Certainly Tom, Amy and Sarah are all persons but I'm asking myself if this information is really valuable. When processing e.g. an article and taking a look at recognized people this becomes especially questionable since most detections are based on full names and really useful.

 I also think the the current results on people could still need some improvements and fell kinda... unsemantically. E.g. "Hillary Clinton" and "Hillary Rodham Clinton" are recognized as two different persons. Same with "George Bush", "Bush", "George W. Bush". 

It would probably be a good idea to differentiate clearly between recognized names and persons, since both are different things.

 

 


Comments

No worries about response time...
Well, this identity resolution challenge you refer to is not specific for first names, it is true also for full names (there is more than one "John Smith" in the world ;)), and we are definitely working on it.

As for person names cross documents - we are not trying to normalize a person name across documents on purpose. How could we know that "Bush" or "George Bush" refers to "George W. Bush" and not to his father? I'm sure that you wouldn't like us to normalize "Clinton" in a single way. My point is that it is risky to try to normalize person names across documents. Per single document we do it, creating on the fly mapping. When coming to think about it, normalization of a person name across documents, actually comes back to the identity resolution problem, wouldn't you agree?

Regards,
Naama

P.S. speaking of first names, I don't know yours...

Normalization shouldn't be a problem as soon as a person is identified. But this is not possible in many cases when taking only the name into account. Even "George W. Bush" isn't unique afaik. Context is very important here. There seems to be a common understanding for names in a certain context, e.g. "Britney" will always be recognized by readers of entertainment articles. "Bush" always in political articles and so on. Taking context into account will give a chance of to further improve identification and make a good guess. But guesses are not enough for the semantic web, aye? Even if you are 90% sure, by using context and statistical elements, that this person is indeed George Bush, how do you express it? You cannot draw a relation that is only 90% true... I think the way you deal with people/names makes sense after thinking about it, or at least I can see the natural limits. Thanks for the insight.

Best wishes,
Stefan

Edit:
I'm looking forward to your new "Relevancy Ranking" features. Maybe this will put a different light on the questions above.

This is an interesting point you are raising, but I think you should consider the following - Calais is not identifying only entities, but also relations (events and facts), involving more than one entity.
So you might argue that a first name as a person is not interesting as a standalone (although probably there are applications for which it is interesting), but a Person can also be part of a relation such as Family Relation, and if you'll ignore a first name Person, you'll probably miss many Family Relation instances, since it is very common to state such a relation in a format such as "Hillary Clinton's daughter, Chelsea". I'd be happy to hear your thoughts about this.
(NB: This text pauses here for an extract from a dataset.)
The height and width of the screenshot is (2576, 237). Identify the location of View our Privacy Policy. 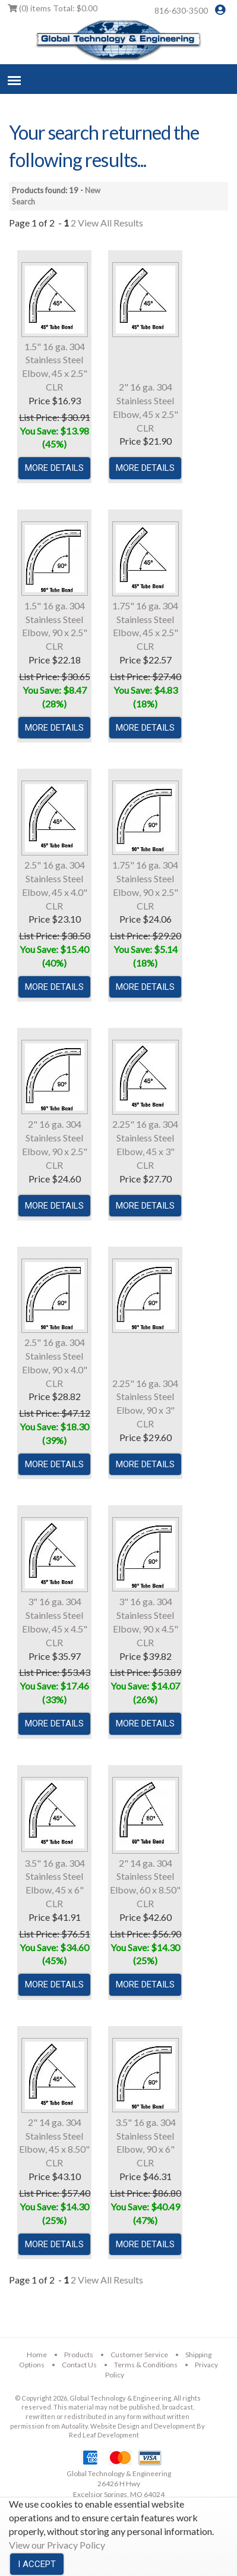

As for the same person with different names identified as different persons - have you encountered this phenomenon in a single text (in such case, it would be great if you could provide us the text or a link to it, so we can improve our entity recognition), or across different texts?

Regards,
Naama

Hello Naama

It took me some time to reply, sorry about that. I really haven't thought about the role of a detected person in family relations. Good point. So referring to a person on first name basis does definitely make sense. However, what about the identity aspect? As far as I can tell the hashes are always the same, both in a single or in different documents. So "Sarah" seems to be the same person across all kind of different documents which is a fairly optimistic guess..

"As for the same person with different names identified as different persons - have you encountered this phenomenon in a single text (in such case, it would be great if you could provide us the text or a link to it, so we can improve our entity recognition), or across different texts?"
Across different documents. Is this by purpose? Do you maintain some kind of alias lists for people?